When? When the truth
Stalks in
Wide awake
He says that I have lost my chance with him, as though he is a lottery ticket torn from my grasp by a strong wind in a storm, fluttering away with its winning numbers and it promise of untold riches.
I have lost my chance with him.
A week ago I stood in the Salvation Army and showed my youngest daughter a tee shirt–got love? Become a foster parent.
Her face clouds. Her life was radically altered by my decision to foster parent.
You had your chance with me…
He was small and scratched his face into bloody tiger stripes, he did not speak at almost two years of age. He did not potty train until just before kindergarten. He once desecrated a couch in a strange feral way.
The stories of my chances with him could fill terrible books.
I get it kid, you have a new god now.
But I am haunted by what will happen to you if you don’t have the guts to contemplate
The hell you unleashed on all of us and all it’s damning consequences.
I once knew a man who said it should be the parable of the prodigal father, which, of course, is true. We are not very prodigal with much but our father’s treasure.
I have been the younger son. I have been the older son. Jesus knows that we are all really not great sons–judge-y or profligate or both, so he gives a story where the two great characters are an old man and a fatted calf.
The man who saves the world makes himself the main course at a feast thrown for a loser.
I am that loser. The shining moment of clarity in any human life is when we realize we are all the prodigal child.
And so we should know the rules for prodigals–
I have done nothing to deserve this inheritance I have squandered
I have made little account for the days my Father has grieved on my behalf
But he never stops hoping I will come home.
What pride, what fear, what foolishness can withstand the power of love?
Luke 15:17-20 KJV
[17] And when he came to himself, he said, How many hired servants of my father’s have bread enough and to spare, and I perish with hunger! [18] I will arise and go to my father, and will say unto him, Father, I have sinned against heaven, and before thee, [19] And am no more worthy to be called thy son: make me as one of thy hired servants. [20] And he arose, and came to his father. But when he was yet a great way off, his father saw him, and had compassion, and ran, and fell on his neck, and kissed him.
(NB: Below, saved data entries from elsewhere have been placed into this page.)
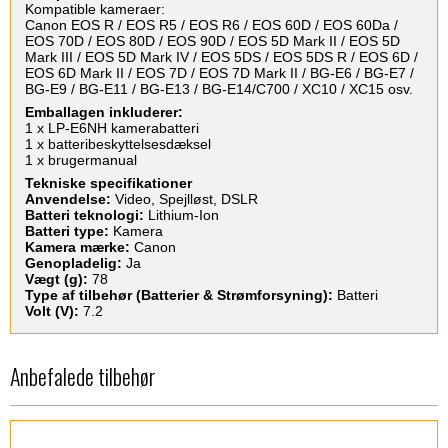
Kompatible kameraer:
Canon EOS R / EOS R5 / EOS R6 / EOS 60D / EOS 60Da /
EOS 70D / EOS 80D / EOS 90D / EOS 5D Mark II / EOS 5D
Mark III / EOS 5D Mark IV / EOS 5DS / EOS 5DS R / EOS 6D /
EOS 6D Mark II / EOS 7D / EOS 7D Mark II / BG-E6 / BG-E7 /
BG-E9 / BG-E11 / BG-E13 / BG-E14/C700 / XC10 / XC15 osv.
Emballagen inkluderer:
1 x LP-E6NH kamerabatteri
1 x batteribeskyttelsesdæksel
1 x brugermanual
Tekniske specifikationer
Anvendelse:
Video, Spejlløst, DSLR
Batteri teknologi:
Lithium-Ion
Batteri type:
Kamera
Kamera mærke:
Canon
Genopladelig:
Ja
Vægt (g):
78
Type af tilbehør (Batterier & Strømforsyning):
Batteri
Volt (V):
7.2
Anbefalede tilbehør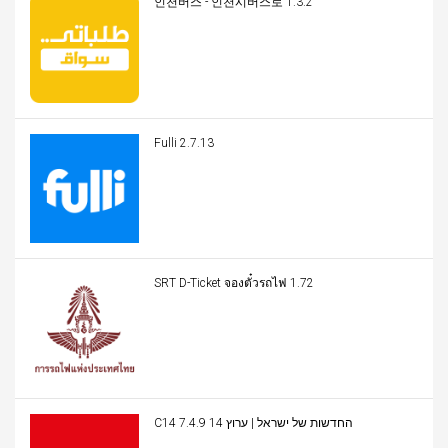
인천버스 - 인천시버스로 1.3.2
Fulli 2.7.13
SRT D-Ticket จองตั๋วรถไฟ 1.72
C14 החדשות של ישראל | ערוץ 14 7.4.9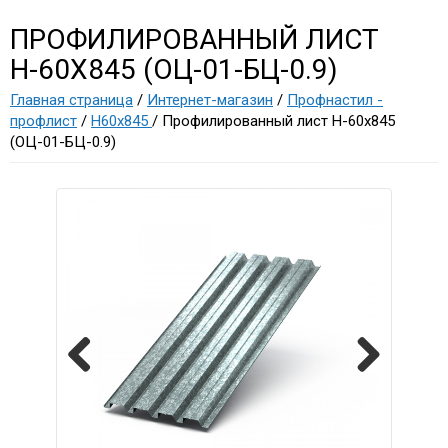
ПРОФИЛИРОВАННЫЙ ЛИСТ
Н-60Х845 (ОЦ-01-БЦ-0.9)
Главная страница
/
Интернет-магазин
/
Профнастил -
профлист
/
Н60х845
/ Профилированный лист Н-60х845
(ОЦ-01-БЦ-0.9)
Previous
Next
The girl-child mama ties her daughters to her–kites, they rise
Aloft in the summer breeze
Curl, swirl, dip, and sing
Bird-children
While faraway grandmother
Ponders apogee
The furthest point one can be from another.
I see the man making models of planets in his meticulous, scienc-y basement then lining them up like a photographer arranging and rearranging a family portrait,
Mercury, you stand here…Jupiter if you could squeeze in by the ping-pong table
Or the final run and podium judgment of the Westminster Dog Show
It is a neat trick
Of human folly to think we can order the objects floating in an infinite sky, make them feel smaller than they are, more manageable
When even the moon is beyond us
Its insistent pull and reflective splendor
Missed so often in the ordinary
Night sky
As we pack all the objects of this solar system
Between us
Furniture against the door of Love
Go for a run in a safe, well-lit place
Sing your God songs, loud if possible
Kick around in the Gospels, the Jesus stories, the Bible project, CS of course
Ask Him direct questions
We love you sooo much
But He is love–
oceans-are-small-compared-love
No-story-too-small-love
Big-sky-love
Lonely awful die-for-us love
Lend us a child like you, Love
Arms wide open love
The stars are more than fire love
In the dark sky they admonish/love
He will never leave you, never walk away
I remember you
I remember when you ran into the waiting room with your sister
I remember all the warnings and admonitions I got from Martha-the-caseworker and your recently relieved first foster mom
And your blue-as-the-sea implacable gaze across a very misguided table
I remember your speech therapist and her fairy godmother-like delight in seeing you make eye contact and in watching your self-inflicted facial wounds
Heal and not return
Storms all over the place
Storms in you swirled all around us, even when I tried to contain them.